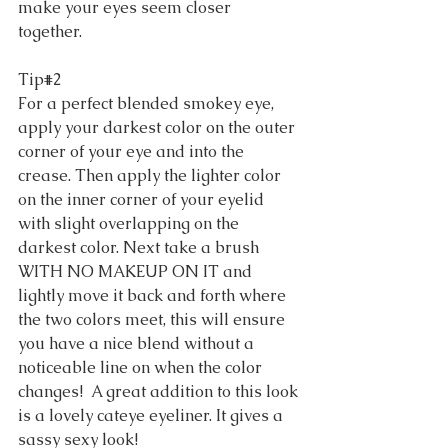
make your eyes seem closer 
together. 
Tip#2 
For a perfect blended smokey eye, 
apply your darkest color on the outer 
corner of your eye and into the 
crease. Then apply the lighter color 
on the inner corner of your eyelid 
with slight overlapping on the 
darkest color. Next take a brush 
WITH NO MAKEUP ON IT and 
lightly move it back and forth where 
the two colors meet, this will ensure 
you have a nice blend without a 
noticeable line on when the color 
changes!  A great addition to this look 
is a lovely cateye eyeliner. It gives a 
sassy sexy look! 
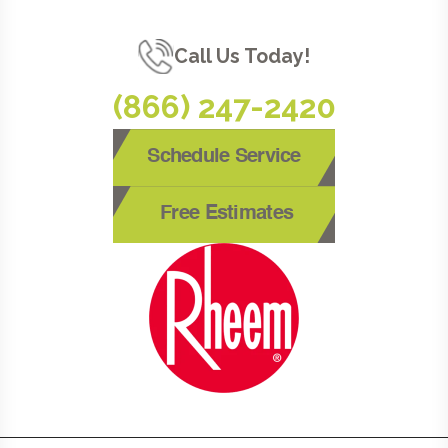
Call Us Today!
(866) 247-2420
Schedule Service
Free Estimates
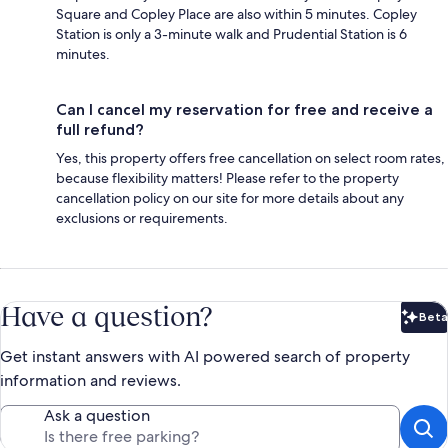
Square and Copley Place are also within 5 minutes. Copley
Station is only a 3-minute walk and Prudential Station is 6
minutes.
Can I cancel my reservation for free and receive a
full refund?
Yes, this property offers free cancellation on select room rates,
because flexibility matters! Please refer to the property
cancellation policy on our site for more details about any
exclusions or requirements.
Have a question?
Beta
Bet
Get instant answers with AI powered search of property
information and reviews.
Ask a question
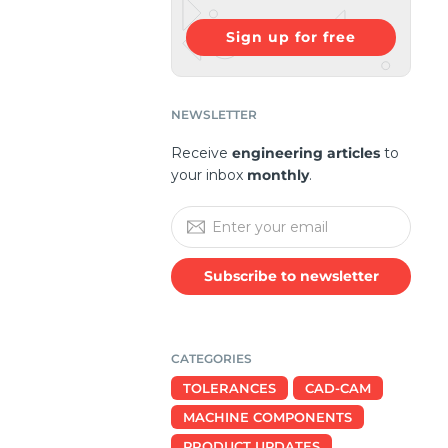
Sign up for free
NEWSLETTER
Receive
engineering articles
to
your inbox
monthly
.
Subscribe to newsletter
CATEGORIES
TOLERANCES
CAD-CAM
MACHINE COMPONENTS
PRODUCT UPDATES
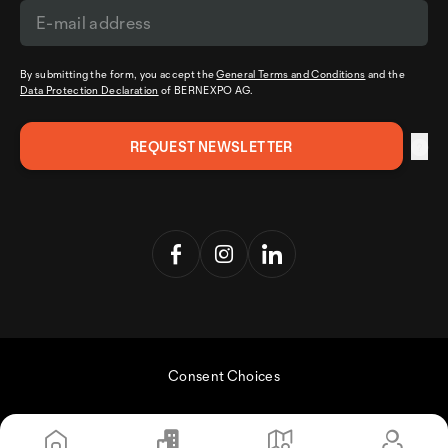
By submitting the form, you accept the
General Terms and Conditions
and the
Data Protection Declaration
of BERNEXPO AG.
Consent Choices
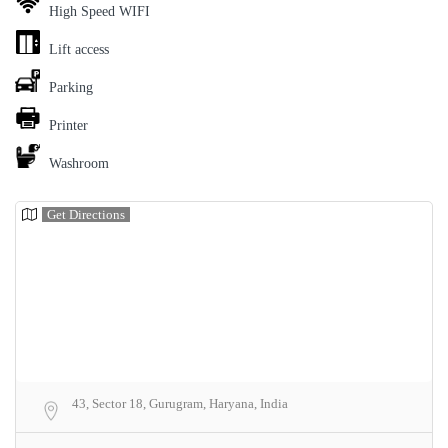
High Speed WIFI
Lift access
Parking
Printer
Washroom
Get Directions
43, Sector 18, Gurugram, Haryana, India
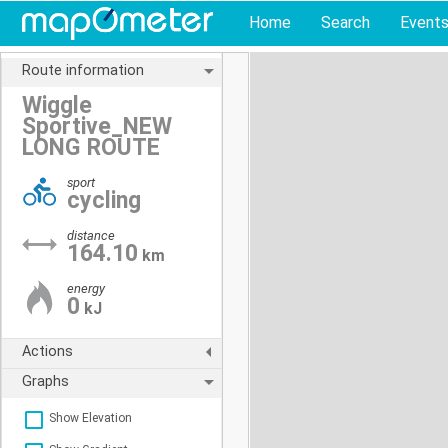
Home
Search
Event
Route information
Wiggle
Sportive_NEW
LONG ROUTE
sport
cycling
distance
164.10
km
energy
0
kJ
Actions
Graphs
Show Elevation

▬▬▬

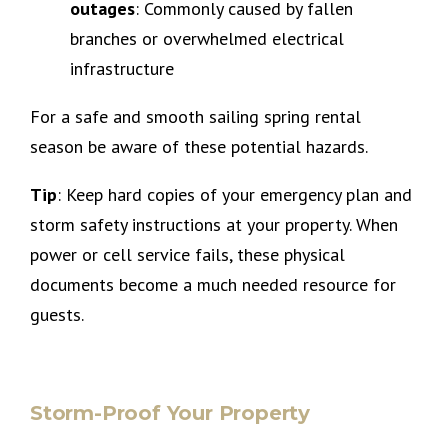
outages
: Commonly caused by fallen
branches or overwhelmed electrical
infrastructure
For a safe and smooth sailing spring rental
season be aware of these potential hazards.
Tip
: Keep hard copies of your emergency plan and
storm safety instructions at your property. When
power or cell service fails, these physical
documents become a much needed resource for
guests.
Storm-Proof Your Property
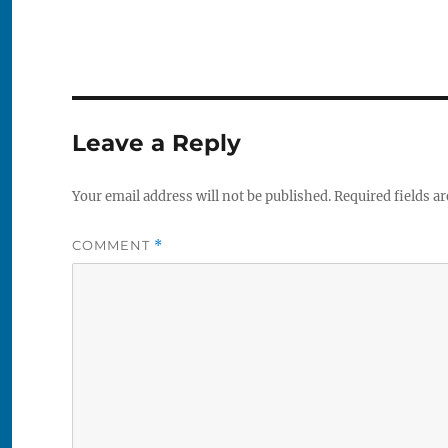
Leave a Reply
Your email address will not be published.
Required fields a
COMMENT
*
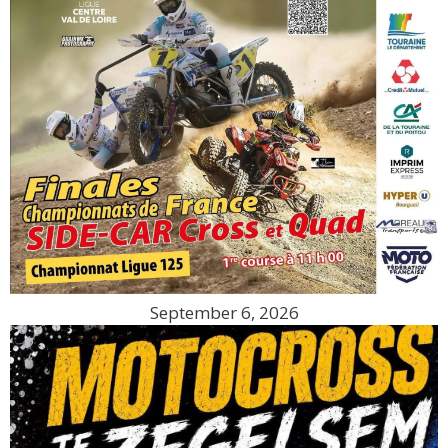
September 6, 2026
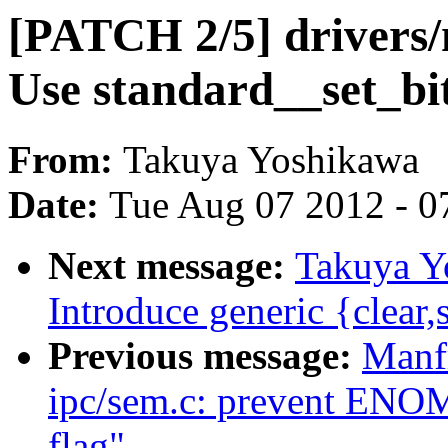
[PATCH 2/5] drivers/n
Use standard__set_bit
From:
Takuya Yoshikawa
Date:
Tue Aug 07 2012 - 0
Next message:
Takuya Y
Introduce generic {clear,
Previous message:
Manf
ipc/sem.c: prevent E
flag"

▬▬▬

Work item:
Above are entries with pictures among them. Write out exactly the lines from the one containing "make your eyes seem closer" through the one containing "Yes, this property", ends included, and leave those pictures out.

Solved exercise:
make your eyes seem closer 
together. 
Tip#2 
For a perfect blended smokey eye, 
apply your darkest color on the outer 
corner of your eye and into the 
crease. Then apply the lighter color 
on the inner corner of your eyelid 
with slight overlapping on the 
darkest color. Next take a brush 
WITH NO MAKEUP ON IT and 
lightly move it back and forth where 
the two colors meet, this will ensure 
you have a nice blend without a 
noticeable line on when the color 
changes!  A great addition to this look 
is a lovely cateye eyeliner. It gives a 
sassy sexy look! 
Call Us Today!
(866) 247-2420
Schedule Service
Free Estimates
Square and Copley Place are also within 5 minutes. Copley
Station is only a 3-minute walk and Prudential Station is 6
minutes.
Can I cancel my reservation for free and receive a
full refund?
Yes, this property offers free cancellation on select room rates,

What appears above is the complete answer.